START Given information
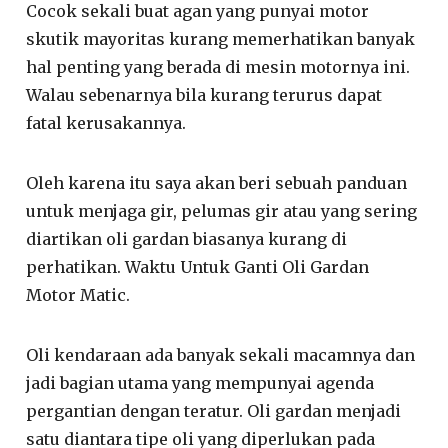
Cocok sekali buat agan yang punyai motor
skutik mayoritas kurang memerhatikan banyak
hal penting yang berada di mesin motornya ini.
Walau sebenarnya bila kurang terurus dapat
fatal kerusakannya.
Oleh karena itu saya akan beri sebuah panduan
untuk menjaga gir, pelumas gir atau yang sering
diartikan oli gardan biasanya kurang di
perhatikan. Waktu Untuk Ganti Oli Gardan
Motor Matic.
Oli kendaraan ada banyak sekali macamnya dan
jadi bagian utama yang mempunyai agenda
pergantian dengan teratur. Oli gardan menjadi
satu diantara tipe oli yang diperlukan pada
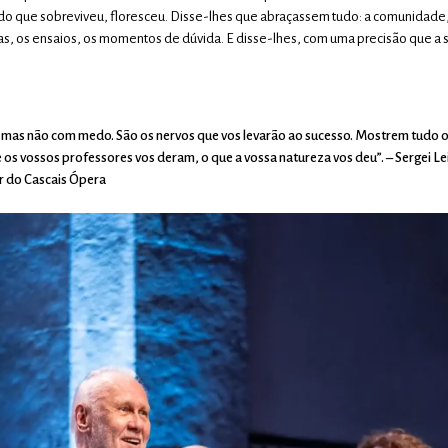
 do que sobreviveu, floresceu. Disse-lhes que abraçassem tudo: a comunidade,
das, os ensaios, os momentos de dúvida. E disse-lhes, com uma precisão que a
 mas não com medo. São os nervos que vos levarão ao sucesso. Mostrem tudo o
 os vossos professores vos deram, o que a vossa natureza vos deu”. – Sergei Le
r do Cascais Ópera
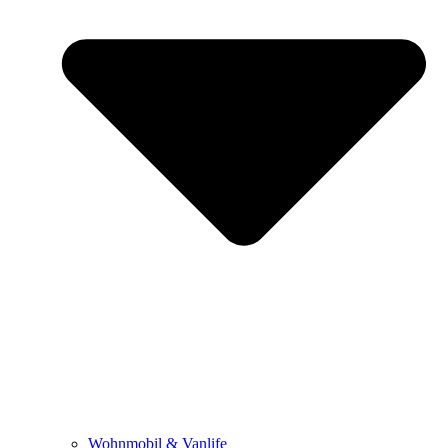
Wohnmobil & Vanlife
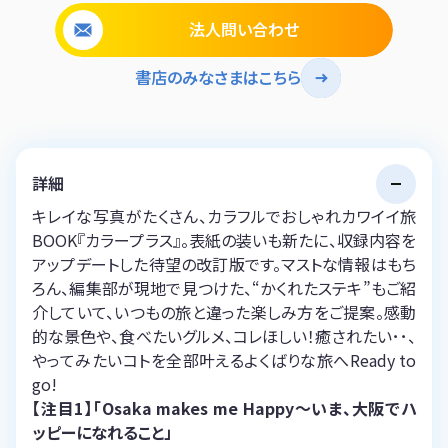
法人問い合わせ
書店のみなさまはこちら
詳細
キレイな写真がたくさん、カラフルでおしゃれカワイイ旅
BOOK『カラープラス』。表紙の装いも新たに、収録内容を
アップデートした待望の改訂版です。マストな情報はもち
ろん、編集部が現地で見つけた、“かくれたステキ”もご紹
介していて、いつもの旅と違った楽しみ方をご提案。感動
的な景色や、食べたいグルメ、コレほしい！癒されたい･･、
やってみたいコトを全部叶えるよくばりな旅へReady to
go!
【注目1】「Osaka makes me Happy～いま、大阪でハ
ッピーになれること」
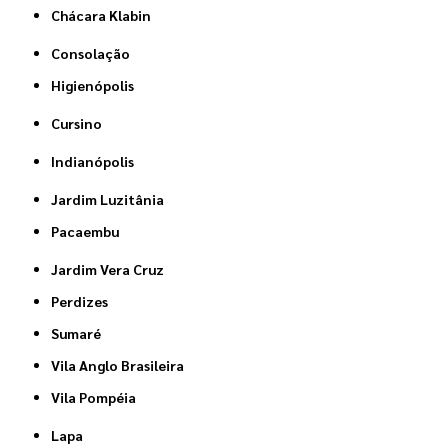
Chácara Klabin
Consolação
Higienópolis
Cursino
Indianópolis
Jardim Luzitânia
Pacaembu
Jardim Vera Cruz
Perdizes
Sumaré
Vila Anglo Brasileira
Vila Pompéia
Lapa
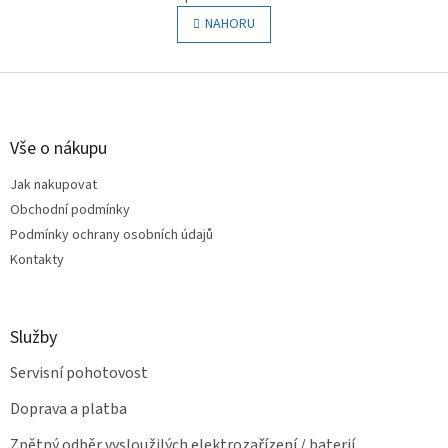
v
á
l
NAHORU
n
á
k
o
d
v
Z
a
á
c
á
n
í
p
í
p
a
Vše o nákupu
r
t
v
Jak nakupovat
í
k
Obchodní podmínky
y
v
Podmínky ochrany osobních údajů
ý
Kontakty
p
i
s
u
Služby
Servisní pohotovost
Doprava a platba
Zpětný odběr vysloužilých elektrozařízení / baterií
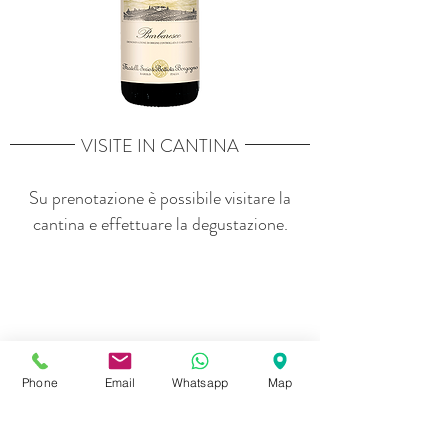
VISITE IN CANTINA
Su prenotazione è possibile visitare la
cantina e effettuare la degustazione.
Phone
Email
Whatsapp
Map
END Given information
**Your instructions:**
Scan the records above for the string "kurang", then copy each line where it turns up.

**Result:**
skutik mayoritas kurang memerhatikan banyak
Walau sebenarnya bila kurang terurus dapat
diartikan oli gardan biasanya kurang di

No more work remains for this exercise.